START ENTRIES PROVIDED

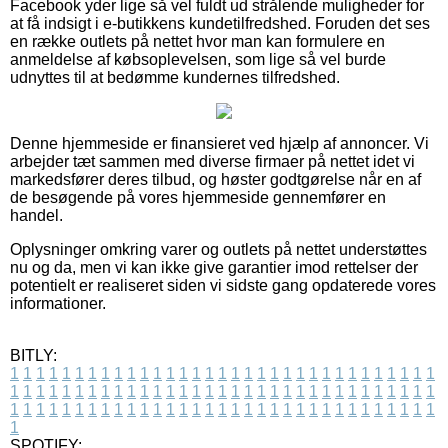
Facebook yder lige så vel fuldt ud strålende muligheder for
at få indsigt i e-butikkens kundetilfredshed. Foruden det ses
en række outlets på nettet hvor man kan formulere en
anmeldelse af købsoplevelsen, som lige så vel burde
udnyttes til at bedømme kundernes tilfredshed.
Denne hjemmeside er finansieret ved hjælp af annoncer. Vi
arbejder tæt sammen med diverse firmaer på nettet idet vi
markedsfører deres tilbud, og høster godtgørelse når en af
de besøgende på vores hjemmeside gennemfører en
handel.
Oplysninger omkring varer og outlets på nettet understøttes
nu og da, men vi kan ikke give garantier imod rettelser der
potentielt er realiseret siden vi sidste gang opdaterede vores
informationer.
BITLY:
1
1
1
1
1
1
1
1
1
1
1
1
1
1
1
1
1
1
1
1
1
1
1
1
1
1
1
1
1
1
1
1
1
1
1
1
1
1
1
1
1
1
1
1
1
1
1
1
1
1
1
1
1
1
1
1
1
1
1
1
1
1
1
1
1
1
1
1
1
1
1
1
1
1
1
1
1
1
1
1
1
1
1
1
1
1
1
1
1
1
1
1
1
1
1
1
1
1
1
1
SPOTIFY:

END ENTRIES PROVIDED

PROBLEM DETAILS :: Do not include the images; transcribe the rest of the listing exactly.

RESPONSE ::
Facebook yder lige så vel fuldt ud strålende muligheder for
at få indsigt i e-butikkens kundetilfredshed. Foruden det ses
en række outlets på nettet hvor man kan formulere en
anmeldelse af købsoplevelsen, som lige så vel burde
udnyttes til at bedømme kundernes tilfredshed.
Denne hjemmeside er finansieret ved hjælp af annoncer. Vi
arbejder tæt sammen med diverse firmaer på nettet idet vi
markedsfører deres tilbud, og høster godtgørelse når en af
de besøgende på vores hjemmeside gennemfører en
handel.
Oplysninger omkring varer og outlets på nettet understøttes
nu og da, men vi kan ikke give garantier imod rettelser der
potentielt er realiseret siden vi sidste gang opdaterede vores
informationer.
BITLY:
1
1
1
1
1
1
1
1
1
1
1
1
1
1
1
1
1
1
1
1
1
1
1
1
1
1
1
1
1
1
1
1
1
1
1
1
1
1
1
1
1
1
1
1
1
1
1
1
1
1
1
1
1
1
1
1
1
1
1
1
1
1
1
1
1
1
1
1
1
1
1
1
1
1
1
1
1
1
1
1
1
1
1
1
1
1
1
1
1
1
1
1
1
1
1
1
1
1
1
1
SPOTIFY:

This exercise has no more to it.